One instant so--and then--ah, God! they have cast the die at last, for he has wound his mighty arms about her, and is passionately kissing the marble of her cheek.
"My beloved, my beloved, I love you--with, all my heart, and with all my soul, and with all my strength"-- but she speaks no word, only her arms pass his and hang about his neck, and her dark head lies on his breast; and could you but see her eyes, you would see also the fair pearls that the little god has formed deep down in the ocean of love--the lashes thereof are wet with sudden weeping.

And all around them the deep, deaf fog, thick and muffled as darkness, and yet not dark.
"Ugh!" muttered the evil genius of the sea, "I hate lovers; an' they drown not, they shall have a wet wooing." And he came and touched them all over with the clamminess of his deathly hand, and breathed upon them the thick, cold breath of his damp old soul.

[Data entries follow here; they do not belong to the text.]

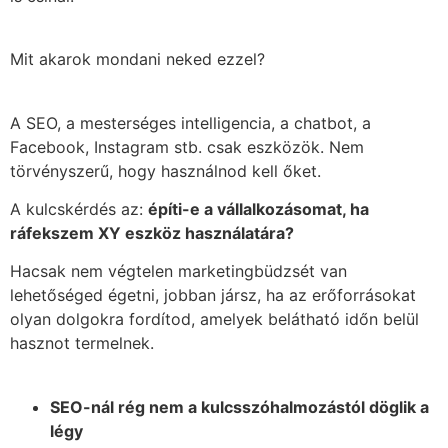
Mit akarok mondani neked ezzel?
A SEO, a mesterséges intelligencia, a chatbot, a
Facebook, Instagram stb. csak eszközök. Nem
törvényszerű, hogy használnod kell őket.
A kulcskérdés az:
építi-e a vállalkozásomat, ha
ráfekszem XY eszköz használatára?
Hacsak nem végtelen marketingbüdzsét van
lehetőséged égetni, jobban jársz, ha az erőforrásokat
olyan dolgokra fordítod, amelyek belátható időn belül
hasznot termelnek.
SEO-nál rég nem a kulcsszóhalmozástól döglik a
légy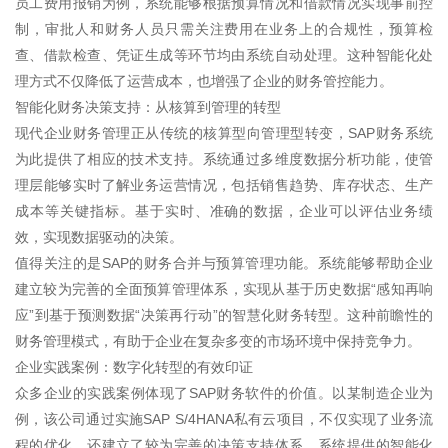
员工费用报销为例，系统能够根据预算情况和借款情况实现事前控
制，审批人和财务人员只需关注费用在业务上的合规性，预算检
查、借款检查、凭证生成等环节均由系统自动处理。这种智能化处
理方式不仅降低了运营成本，也增强了企业的财务管控能力。
智能化财务决策支持：从核算到管理的转型
现代企业财务管理正从传统的核算型向管理型转变，SAP财务系统
为此提供了相应的技术支持。系统通过多维度数据分析功能，使管
理层能够实时了解业务运营情况，包括销售趋势、库存状态、生产
成本等关键指标。基于实时、准确的数据，企业可以评估业务绩
效，实现数据驱动的决策。
值得关注的是SAP的财务合并与预算管理功能。系统能够帮助企业
建立较为完善的全面预算管理体系，实现从基于历史数据“感知再响
应”到基于预测数据“决策再行动”的智慧化财务转型。这种前瞻性的
财务管理模式，有助于企业在复杂多变的市场环境中保持竞争力。
企业实践案例：数字化转型的有效印证
众多企业的实践案例体现了SAP财务软件的价值。以某制造企业为
例，该公司通过实施SAP S/4HANA私有云项目，不仅实现了业务流
程的优化，还建立了较为完善的决策支持体系。系统提供的智能化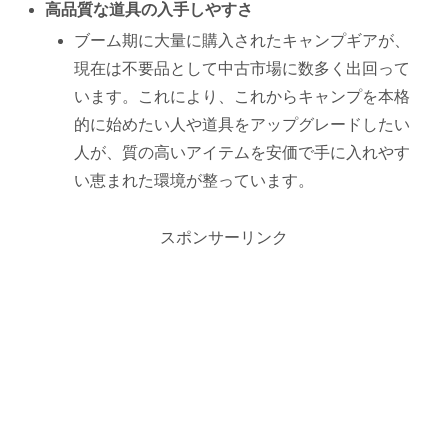
高品質な道具の入手しやすさ
ブーム期に大量に購入されたキャンプギアが、
現在は不要品として中古市場に数多く出回って
います。これにより、これからキャンプを本格
的に始めたい人や道具をアップグレードしたい
人が、質の高いアイテムを安価で手に入れやす
い恵まれた環境が整っています。
スポンサーリンク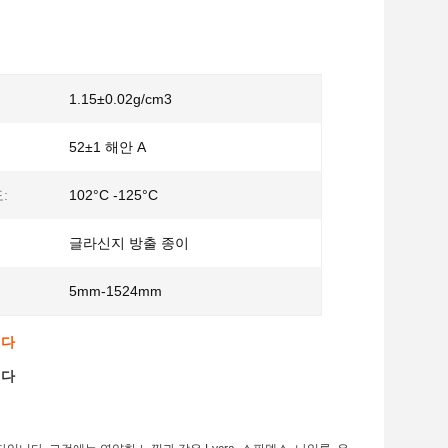
1.15±0.02g/cm3
52±1 해안 A
:
102°C -125°C
글라신지 방출 종이
5mm-1524mm
니다
니다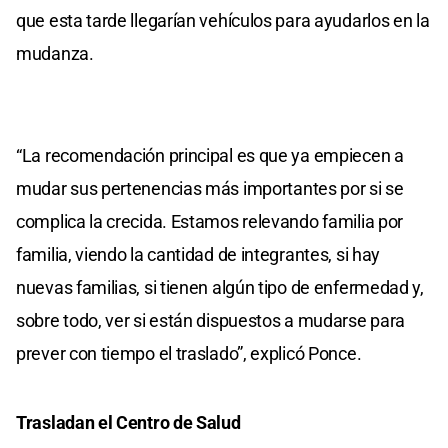
que esta tarde llegarían vehículos para ayudarlos en la
mudanza.
“La recomendación principal es que ya empiecen a
mudar sus pertenencias más importantes por si se
complica la crecida. Estamos relevando familia por
familia, viendo la cantidad de integrantes, si hay
nuevas familias, si tienen algún tipo de enfermedad y,
sobre todo, ver si están dispuestos a mudarse para
prever con tiempo el traslado”, explicó Ponce.
Trasladan el Centro de Salud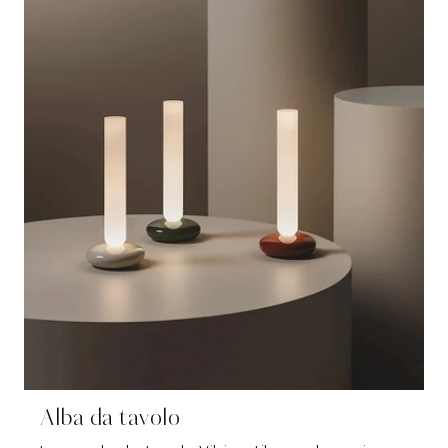
Alba da tavolo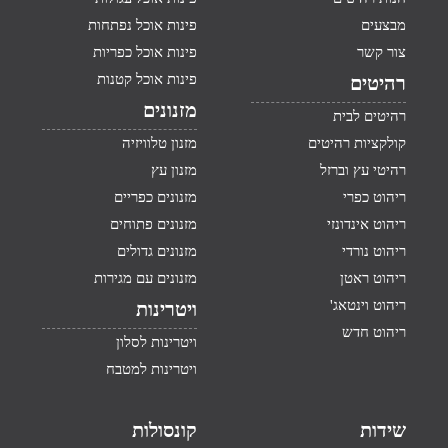
מבצעים
פינות אוכל נפתחות
צור קשר
פינות אוכל כפריות
פינות אוכל קטנות
רהיטים
מזנונים
רהיטים לבית
קולקציות רהיטים
מזנון טלוויזיה
רהיטי עץ וברזל
מזנון עץ
ריהוט כפרי
מזנונים כפריים
ריהוט אינדונזי
מזנונים פתוחים
ריהוט נורדי
מזנונים גדולים
ריהוט ראטן
מזנונים עם מגירות
ריהוט וינטאג'
ויטרינות
ריהוט חדש
ויטרינות לסלון
ויטרינות למטבח
שידות
קונסולות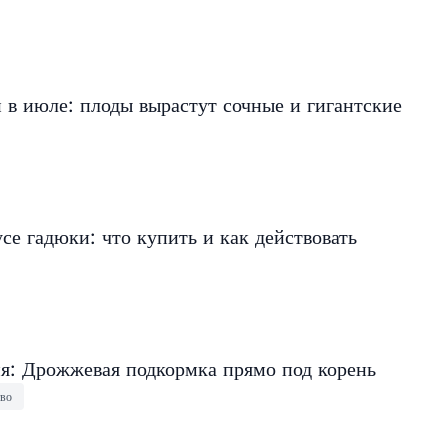
в июле: плоды вырастут сочные и гигантские
се гадюки: что купить и как действовать
ня: Дрожжевая подкормка прямо под корень
тво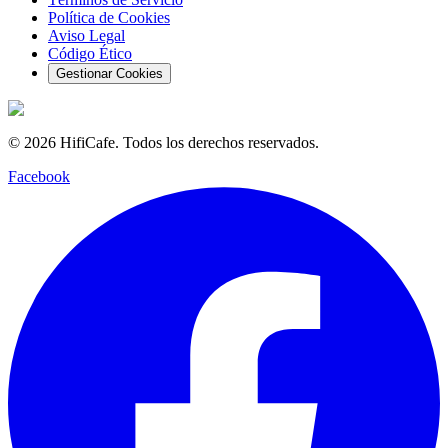
Política de Cookies
Aviso Legal
Código Ético
Gestionar Cookies
©
2026
HifiCafe.
Todos los derechos reservados.
Facebook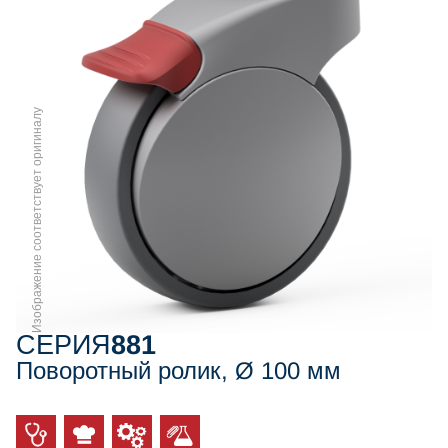
Изображение соответствует оригиналу
СЕРИЯ
881
Поворотный ролик, Ø 100 мм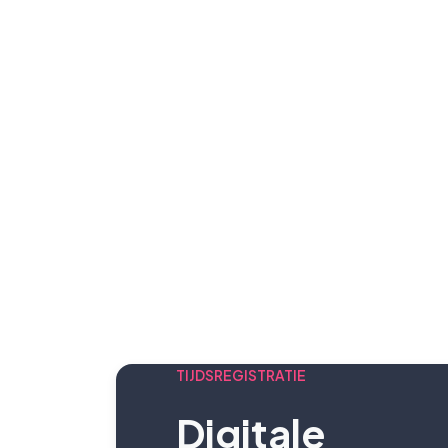
TIJDSREGISTRATIE
Digitale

But he could do nothing against such love as that, and the lovers burned him and laughed him to scorn.
She was very silent as she kissed him and laid her head on his breast.
And he could only repeat what was nearest, the credo of his love, and while his arms were about her they were strong, but when he tried to take them away, they were as tremulous as the veriest aspen.
The great tidal wave comes rolling in, once in every lifetime that deserves to be called a lifetime, and sweeps away every one of our landmarks, and changes all our coast-line.

But though the waters do not subside, yet the crest of them falls rippling away into smoothness after the first mad rush, else should we all be but shipwrecked mariners in the sea of love.